**Problem to solve**: What is needed is the exact text of each line in the listing below from the one with "Renowacja mebli" up to and including the one with "délai raisonnable", and no pictures.

───── Data to use ─────

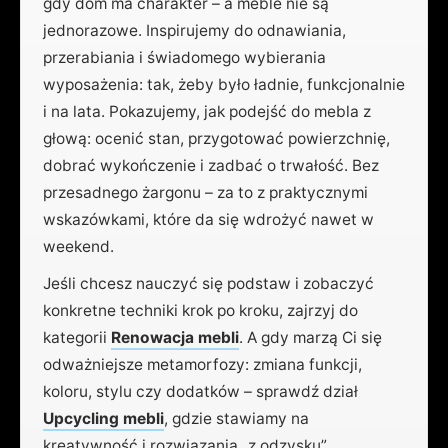
gdy dom ma charakter – a meble nie są
jednorazowe. Inspirujemy do odnawiania,
przerabiania i świadomego wybierania
wyposażenia: tak, żeby było ładnie, funkcjonalnie
i na lata. Pokazujemy, jak podejść do mebla z
głową: ocenić stan, przygotować powierzchnię,
dobrać wykończenie i zadbać o trwałość. Bez
przesadnego żargonu – za to z praktycznymi
wskazówkami, które da się wdrożyć nawet w
weekend.
Jeśli chcesz nauczyć się podstaw i zobaczyć
konkretne techniki krok po kroku, zajrzyj do
kategorii
Renowacja mebli
. A gdy marzą Ci się
odważniejsze metamorfozy: zmiana funkcji,
koloru, stylu czy dodatków – sprawdź dział
Upcycling mebli
, gdzie stawiamy na
kreatywność i rozwiązania „z odzysku”.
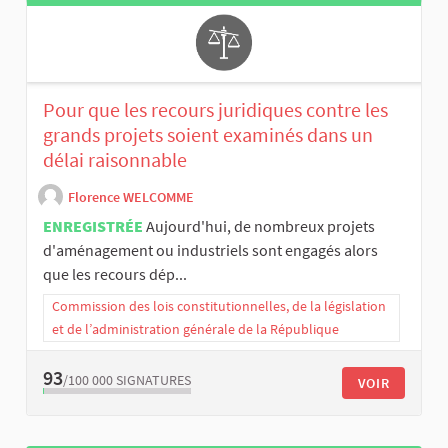
Pour que les recours juridiques contre les
grands projets soient examinés dans un
délai raisonnable
Florence WELCOMME
ENREGISTRÉE
Aujourd'hui, de nombreux projets
d'aménagement ou industriels sont engagés alors
que les recours dép...
Commission des lois constitutionnelles, de la législation
et de l’administration générale de la République
93
/100 000
SIGNATURES
VOIR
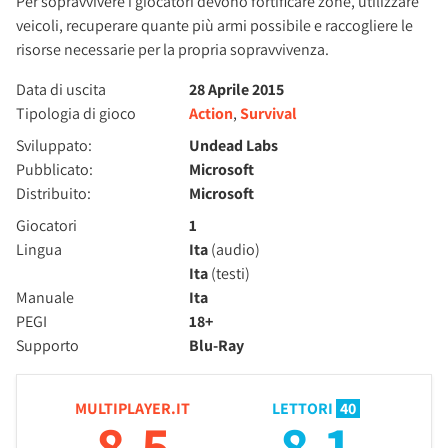
Per sopravvivere i giocatori devono fortificare zone, utilizzare
veicoli, recuperare quante più armi possibile e raccogliere le
risorse necessarie per la propria sopravvivenza.
Data di uscita
28 Aprile 2015
Tipologia di gioco
Action
,
Survival
Sviluppato:
Undead Labs
Pubblicato:
Microsoft
Distribuito:
Microsoft
Giocatori
1
Lingua
Ita
(audio)
Ita
(testi)
Manuale
Ita
PEGI
18+
Supporto
Blu-Ray
MULTIPLAYER.IT
LETTORI
40
8.5
8.1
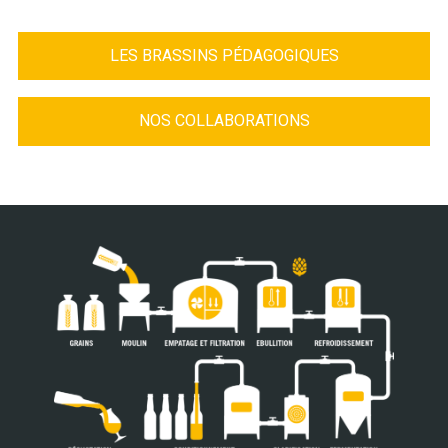
LES BRASSINS PÉDAGOGIQUES
NOS COLLABORATIONS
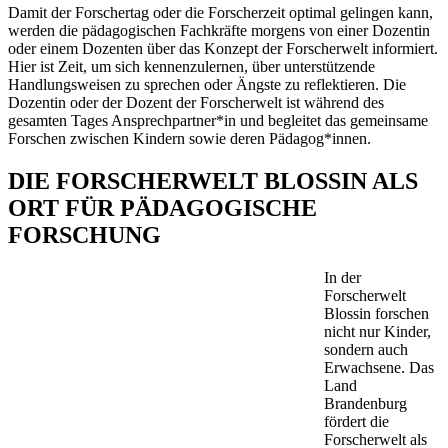
Damit der Forschertag oder die Forscherzeit optimal gelingen kann,
werden die pädagogischen Fachkräfte morgens von einer Dozentin
oder einem Dozenten über das Konzept der Forscherwelt informiert.
Hier ist Zeit, um sich kennenzulernen, über unterstützende
Handlungsweisen zu sprechen oder Ängste zu reflektieren. Die
Dozentin oder der Dozent der Forscherwelt ist während des
gesamten Tages Ansprechpartner*in und begleitet das gemeinsame
Forschen zwischen Kindern sowie deren Pädagog*innen.
DIE FORSCHERWELT BLOSSIN ALS
ORT FÜR PÄDAGOGISCHE
FORSCHUNG
In der
Forscherwelt
Blossin forschen
nicht nur Kinder,
sondern auch
Erwachsene. Das
Land
Brandenburg
fördert die
Forscherwelt als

─────

**Exercise output**:
Renowacja mebli
. A gdy marzą Ci się
odważniejsze metamorfozy: zmiana funkcji,
koloru, stylu czy dodatków – sprawdź dział
Upcycling mebli
, gdzie stawiamy na
kreatywność i rozwiązania „z odzysku”.
Pour que les recours juridiques contre les
grands projets soient examinés dans un
délai raisonnable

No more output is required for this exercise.